(DATA FOR REVIEW):
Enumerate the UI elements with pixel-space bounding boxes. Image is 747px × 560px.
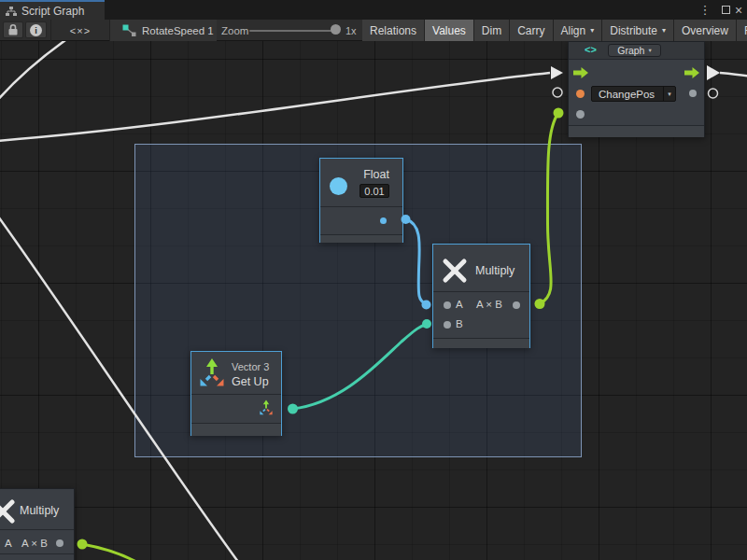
input-b-port[interactable]	[444, 321, 451, 329]
wire-white-into-graph-node[interactable]	[0, 73, 550, 141]
zoom-label: Zoom	[221, 20, 248, 41]
chevron-down-icon: ▾	[663, 87, 675, 101]
zoom-value: 1x	[345, 20, 357, 41]
control-input-arrow-icon[interactable]	[573, 67, 588, 78]
value-input-port[interactable]	[576, 110, 585, 119]
graph-node-header[interactable]: <> Graph ▾	[569, 42, 704, 60]
kebab-menu-icon: ⋮	[699, 3, 712, 17]
vector-type-label: Vector 3	[232, 361, 269, 372]
node-footer	[0, 553, 74, 560]
node-footer	[191, 423, 281, 436]
vector3-output-port-icon[interactable]	[259, 399, 274, 416]
float-value-input[interactable]	[359, 184, 389, 198]
wire-arrowhead-icon	[707, 65, 720, 80]
script-graph-tab-icon	[6, 6, 17, 17]
multiply-node-partial[interactable]: Multiply A A × B	[0, 488, 75, 560]
graph-toolbar: i <×> RotateSpeed 1 Zoom 1x Relations Va…	[0, 20, 747, 41]
output-port[interactable]	[513, 301, 520, 309]
vector-node-title: Get Up	[232, 375, 269, 388]
graph-canvas[interactable]: <> Graph ▾ ChangePos ▾ Float	[0, 41, 747, 560]
zoom-slider-handle[interactable]	[331, 24, 341, 35]
window-tab-bar: Script Graph ⋮ ×	[0, 0, 747, 20]
vector3-icon	[197, 357, 227, 389]
graph-dropdown-button[interactable]: Graph ▾	[608, 44, 661, 57]
window-close-button[interactable]: ×	[732, 0, 745, 20]
tab-title: Script Graph	[21, 5, 84, 18]
float-output-port[interactable]	[380, 217, 387, 224]
unconnected-endpoint-icon	[709, 89, 718, 98]
toggle-fullscreen[interactable]: Full Screen	[737, 20, 747, 41]
toggle-relations[interactable]: Relations	[362, 20, 425, 41]
toolbar-divider	[50, 20, 51, 41]
multiply2-node-title: Multiply	[20, 504, 59, 517]
input-a-label: A	[456, 299, 463, 310]
event-name-dropdown[interactable]: ChangePos ▾	[591, 86, 676, 102]
lock-button[interactable]	[3, 21, 23, 38]
float-node-title: Float	[363, 168, 389, 181]
window-maximize-button[interactable]	[722, 0, 730, 20]
node-footer	[320, 234, 402, 243]
toggle-values[interactable]: Values	[425, 20, 474, 41]
float-literal-node[interactable]: Float	[319, 158, 403, 243]
multiply-icon	[0, 498, 16, 525]
output-label: A × B	[21, 538, 48, 549]
input-b-label: B	[456, 318, 463, 329]
output-port[interactable]	[56, 539, 63, 547]
vector-node-header[interactable]: Vector 3 Get Up	[191, 352, 281, 395]
info-icon: i	[30, 24, 42, 36]
chevron-down-icon: ▾	[590, 26, 594, 35]
graph-event-node[interactable]: <> Graph ▾ ChangePos ▾	[568, 41, 705, 137]
info-button[interactable]: i	[25, 21, 47, 38]
close-icon: ×	[735, 3, 742, 18]
window-menu-button[interactable]: ⋮	[698, 0, 712, 20]
breadcrumb-label: RotateSpeed 1	[142, 25, 214, 36]
node-footer	[569, 125, 704, 137]
wire-white-out-right[interactable]	[720, 73, 747, 77]
value-output-port[interactable]	[689, 90, 697, 97]
graph-breadcrumb[interactable]: RotateSpeed 1	[110, 20, 217, 41]
chevron-down-icon: ▾	[662, 26, 666, 35]
input-a-label: A	[5, 538, 12, 549]
multiply2-node-header[interactable]: Multiply	[0, 489, 74, 530]
node-footer	[433, 338, 529, 348]
float-type-icon	[330, 177, 347, 195]
code-view-button[interactable]: <×>	[52, 20, 108, 41]
lock-icon	[7, 23, 19, 36]
event-target-port[interactable]	[576, 90, 585, 98]
toggle-dim[interactable]: Dim	[474, 20, 510, 41]
dropdown-align[interactable]: Align▾	[554, 20, 603, 41]
output-label: A × B	[476, 299, 502, 310]
dropdown-distribute[interactable]: Distribute▾	[602, 20, 674, 41]
toggle-overview[interactable]: Overview	[674, 20, 737, 41]
multiply-node-title: Multiply	[475, 264, 514, 277]
multiply-node-header[interactable]: Multiply	[433, 245, 529, 292]
control-output-arrow-icon[interactable]	[684, 67, 699, 78]
code-angle-icon: <>	[585, 44, 597, 55]
code-brackets-icon: <×>	[70, 25, 91, 36]
toggle-carry[interactable]: Carry	[510, 20, 553, 41]
zoom-slider-track[interactable]	[249, 30, 335, 32]
wire-white-top-left[interactable]	[0, 41, 75, 102]
toolbar-toggle-group: Relations Values Dim Carry Align▾ Distri…	[362, 20, 747, 41]
float-node-header[interactable]: Float	[320, 159, 402, 207]
tab-script-graph[interactable]: Script Graph	[0, 0, 105, 20]
wire-arrowhead-icon	[551, 66, 563, 79]
chevron-down-icon: ▾	[648, 47, 651, 54]
vector3-get-up-node[interactable]: Vector 3 Get Up	[190, 351, 282, 436]
input-a-port[interactable]	[444, 301, 451, 309]
graph-node-icon	[122, 24, 136, 36]
multiply-icon	[442, 258, 468, 284]
maximize-icon	[722, 6, 730, 14]
wire-multiply2-output[interactable]	[82, 544, 136, 560]
multiply-node[interactable]: Multiply A A × B B	[432, 244, 530, 348]
unconnected-endpoint-icon	[553, 88, 562, 97]
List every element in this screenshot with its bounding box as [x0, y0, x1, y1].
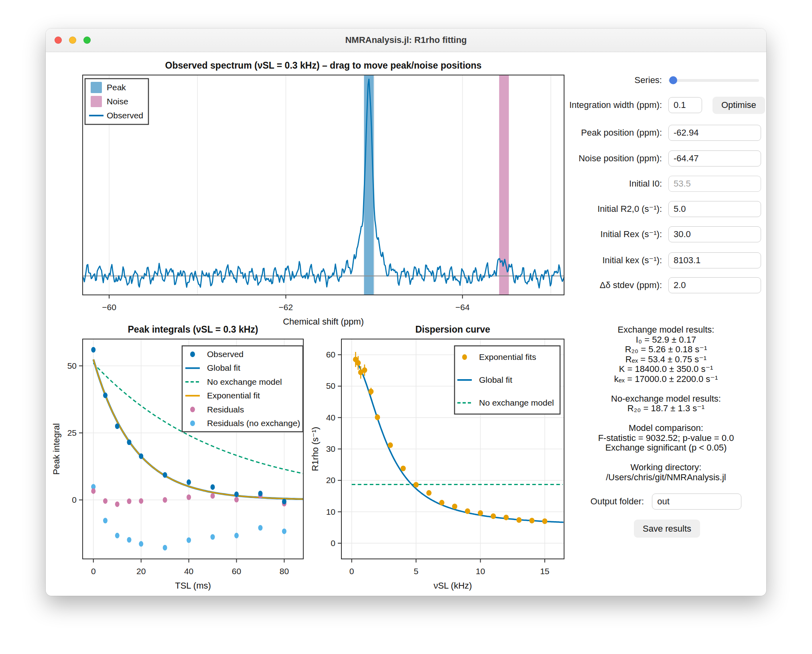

(YOUR GOAL):
Scan the material above for the word "window". Copy each line where it occurs.

(THE COMPLETED TASK):
window-tab-bar: Script Graph ⋮ ×	[0, 0, 747, 20]
window-close-button[interactable]: ×	[732, 0, 745, 20]
window-maximize-button[interactable]	[722, 0, 730, 20]
window-menu-button[interactable]: ⋮	[698, 0, 712, 20]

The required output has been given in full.